*** Opening of PROVIDED INFORMATION ***

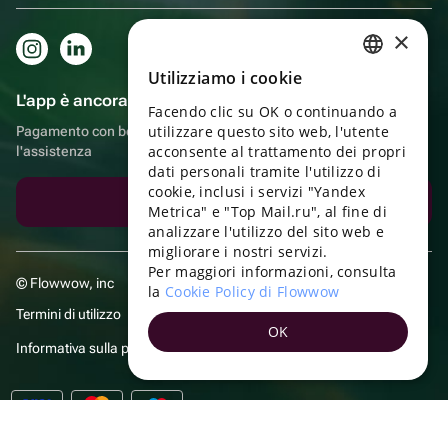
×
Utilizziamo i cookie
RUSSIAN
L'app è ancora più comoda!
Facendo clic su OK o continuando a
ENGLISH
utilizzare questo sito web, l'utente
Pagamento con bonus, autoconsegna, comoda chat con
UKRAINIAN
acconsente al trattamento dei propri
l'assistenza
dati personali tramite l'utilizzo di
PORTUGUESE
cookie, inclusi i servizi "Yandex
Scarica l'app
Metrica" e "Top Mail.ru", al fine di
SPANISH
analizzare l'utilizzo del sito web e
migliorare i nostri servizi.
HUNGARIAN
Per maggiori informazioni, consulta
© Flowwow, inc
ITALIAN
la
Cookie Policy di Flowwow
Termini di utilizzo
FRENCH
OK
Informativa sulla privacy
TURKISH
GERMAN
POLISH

*** Close of PROVIDED INFORMATION ***
*** Opening of PROVIDED INFORMATION ***

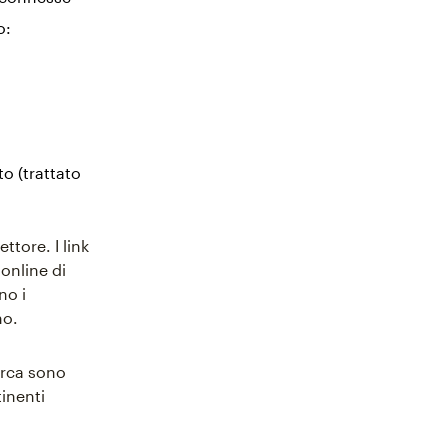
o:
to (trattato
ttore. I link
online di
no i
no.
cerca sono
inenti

*** Close of PROVIDED INFORMATION ***

**WORK REQUEST:** After reading through the material, report every line that holds "sito".

**SOLUTION FOR THIS TASK:**
utilizzare questo sito web, l'utente
analizzare l'utilizzo del sito web e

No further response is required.